Kesadaran akan TBC Rendah Padahal Fatal, Ini Upaya STPI untuk Kurangi Risiko TBC di Indonesia
Rendahnya kesadaran masyarakat akan gejala TBC ini dapat meningkatkan risiko pertambahan kasus TBC dan kematian karena TBC.
TRIBUNNEWS.COM - Indonesia berada di peringkat ketiga penyumbang pasien Tuberkulosis (TBC) terbanyak di dunia, dengan jumlah kasus 824 ribu dan kematian 93 ribu per tahun, atau setara dengan 11 kematian per jam, melansir situs Sehat Negeriku dari Kementerian Kesehatan, 22 Maret 2022.
Data ini pun makin diperparah oleh fakta rendahnya tingkat kesadaran masyarakat Indonesia terhadap gejala TBC.

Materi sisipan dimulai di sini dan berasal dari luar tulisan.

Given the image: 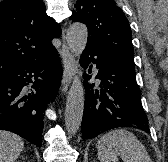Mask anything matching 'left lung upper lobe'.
Segmentation results:
<instances>
[{
  "label": "left lung upper lobe",
  "instance_id": "5c2ea615",
  "mask_svg": "<svg viewBox=\"0 0 168 162\" xmlns=\"http://www.w3.org/2000/svg\"><path fill=\"white\" fill-rule=\"evenodd\" d=\"M70 20L87 25V46L96 47L134 69L131 29L115 1L78 0Z\"/></svg>",
  "mask_w": 168,
  "mask_h": 162
}]
</instances>
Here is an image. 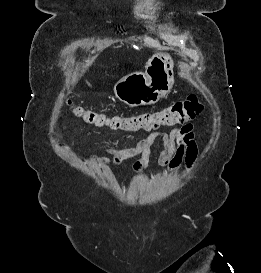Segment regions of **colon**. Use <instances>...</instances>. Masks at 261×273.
I'll list each match as a JSON object with an SVG mask.
<instances>
[{
    "label": "colon",
    "instance_id": "5ec220e1",
    "mask_svg": "<svg viewBox=\"0 0 261 273\" xmlns=\"http://www.w3.org/2000/svg\"><path fill=\"white\" fill-rule=\"evenodd\" d=\"M202 110V103L194 95L162 110L133 116H107L80 106L73 107V112L87 123L125 131L152 130L182 124L197 117Z\"/></svg>",
    "mask_w": 261,
    "mask_h": 273
}]
</instances>
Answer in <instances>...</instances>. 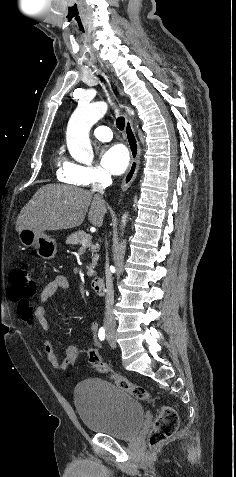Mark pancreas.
<instances>
[{
	"mask_svg": "<svg viewBox=\"0 0 236 477\" xmlns=\"http://www.w3.org/2000/svg\"><path fill=\"white\" fill-rule=\"evenodd\" d=\"M83 239H88L90 242L86 247H82L83 252H85L86 248H91L93 252V262L87 272L88 276L91 277L95 275L94 267L97 264L98 259L97 254H95L97 252V247L91 244V236L86 232L79 230L67 237L66 244L78 245L81 244Z\"/></svg>",
	"mask_w": 236,
	"mask_h": 477,
	"instance_id": "1",
	"label": "pancreas"
}]
</instances>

Berdasarkan survei online milik Stop TB Partnership Indonesia (STPI) & StratX kepada 500 responden berusia 18-39 tahun di DKI dan Jawa Barat, hanya 10,1% saja yang menganggap batuk lebih dari 2 minggu adalah gejala TBC.
Sementara, dari survei secara offline kepada 100 orang diketahui bahwa hanya 4% yang menganggap batuk lebih dari 2 minggu adalah gejala TBC.
Melihat hasil survei tersebut, dapat disimpulkan bahwa masih banyak masyarakat Indonesia yang belum menyadari gejala TBC. Sebagai contoh, batuk yang berlangsung selama 14 hari atau lebih bisa jadi dikarenakan infeksi bakteri TBC.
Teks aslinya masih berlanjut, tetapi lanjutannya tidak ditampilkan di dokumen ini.